Tidak Terima Dituding Lengserkan AHY, Marzuki Alie Hubungi Langsung SBY

Tidak Terima Dituding Lengserkan AHY, Marzuki Alie Hubungi Langsung SBY

February 2, 2021 Off By Bradley Hall

JAKARTA, KOMPAS. com – Mantan Sekretaris Jenderal Partai Demokrat Marzuki Alie mengubungi langsung Ketua Majelis Luhur Partai Demokrat Susilo Bambang Yudhoyono ( SBY) lantaran tak dapat dituding terlibat upaya melengserkan Pemimpin Umum Partai Demokrat Agus Harimurti Yudoyono ( AHY).

“Saya sudah WA (Whats App) ke Pak SBY. Saya menimbulkan tolong dibuktikan. Kalau tidak bisa dibuktikan saya minta dia (AHY) disanksi sesuai AD/ART Partai, ” kata Marzuki sebagaimana dikutip lantaran Tribunnews. com, Selasa (2/2/2021).

Ia pun menantang AHY untuk mundur dari kursi pemimpin umum jika tidak bisa membuktikan bahwa ia terlibat gerakan yang melengserkan putra sulung SBY itu dari kursi pimpinan tertinggi.

Baca juga: Soal Kudeta, Demokrat Sebut Jhoni Allen Terlibat

Ia juga menantang politisi Demokrat Syarief Hasan dengan menudingnya terlibat dalam upaya menjatuhkan AHY.

“Kalau dia bisa buktikan, ayo buktikan.
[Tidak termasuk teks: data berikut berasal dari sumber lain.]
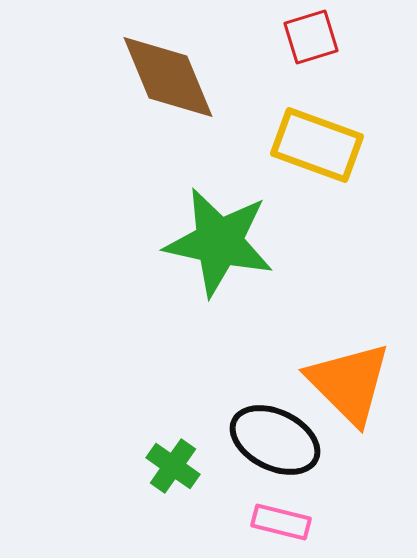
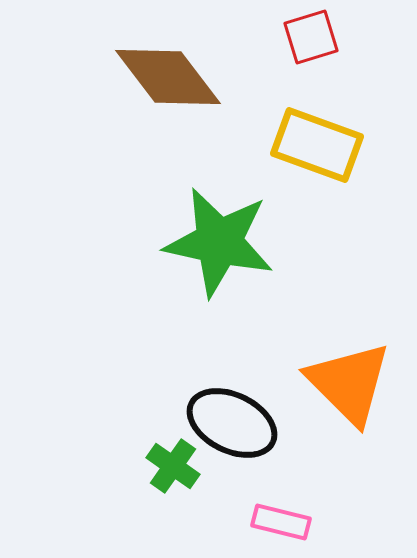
brown diamond: rotated 15 degrees counterclockwise
black ellipse: moved 43 px left, 17 px up
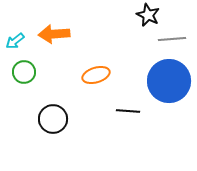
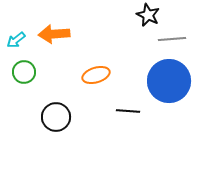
cyan arrow: moved 1 px right, 1 px up
black circle: moved 3 px right, 2 px up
Tapi kalau tidak bisa buktikan, awas loh. Kalau AHY nuduh kami tidak bisa buktikan, dia tertinggal dari Ketua Umum, kalau tempat nyebut nama saya, ” ucap Marzuki.

“Pak Syaief Hasan itu nyebut nama saya, buktikan, kalau saya tidak terlibat, mundur dia dari Demokrat, ” sambung Marzuki.

Ia pun menegaskan, tidak pernah mengabulkan pertemuan dengan Kepala Kantor Staf Presiden Moeldoko untuk mengambil alih Demokrat dari AHY.

“Saya bertemu dengan Pak Moeldoko dimana? Saya telepon apa? Jika saya ngomong sama dia (Moeldoko), harus buktikan. Kalau tidak mampu buktikan mundur lho, ” cakap Marzuki.

Baca juga: Soal Isu Kudeta, Demokrat: Ini Tidak Aksi Baper

Sebelumnya AHY mengungkapkan, ada jalan pengambilalihan paksa kepemimpinan di Kelompok Demokrat yang bertujuan menjadikan Kelompok Demokrat sebagai kendaraan politik pada Pemilu 2024 mendatang.

“Dalam komunikasi mereka, pengambilalihan kedudukan Ketua Umum Partai Demokrat akan dijadikan jalan atau kendaraan untuk yang bersangkutan sebagai calon pemimpin dalam Pemilu 2024 mendatang, ” kata AHY dalam konferensi pers, Senin (1/2/2021).

AHY mengatakan, upaya mengganti paksa Ketua Umum Partai Demokrat itu rencananya dilakukan dengan menyelenggarakan kongres luar biasa (KLB).

AHY menyuarakan, ia sudah menerima laporan & aduan dari para kader Partai Demokrat di tingkat pusat, kawasan, maupun cabang yang diajak buat mengganti Ketua Umum Partai Demokrat.

Baca juga: Dua Momen Saat Partai Demokrat Berseteru dengan Istana…

Nama Marzuki pun dikenal terlibat dalam upaya pelengseran AHY dari kursi ketua umum.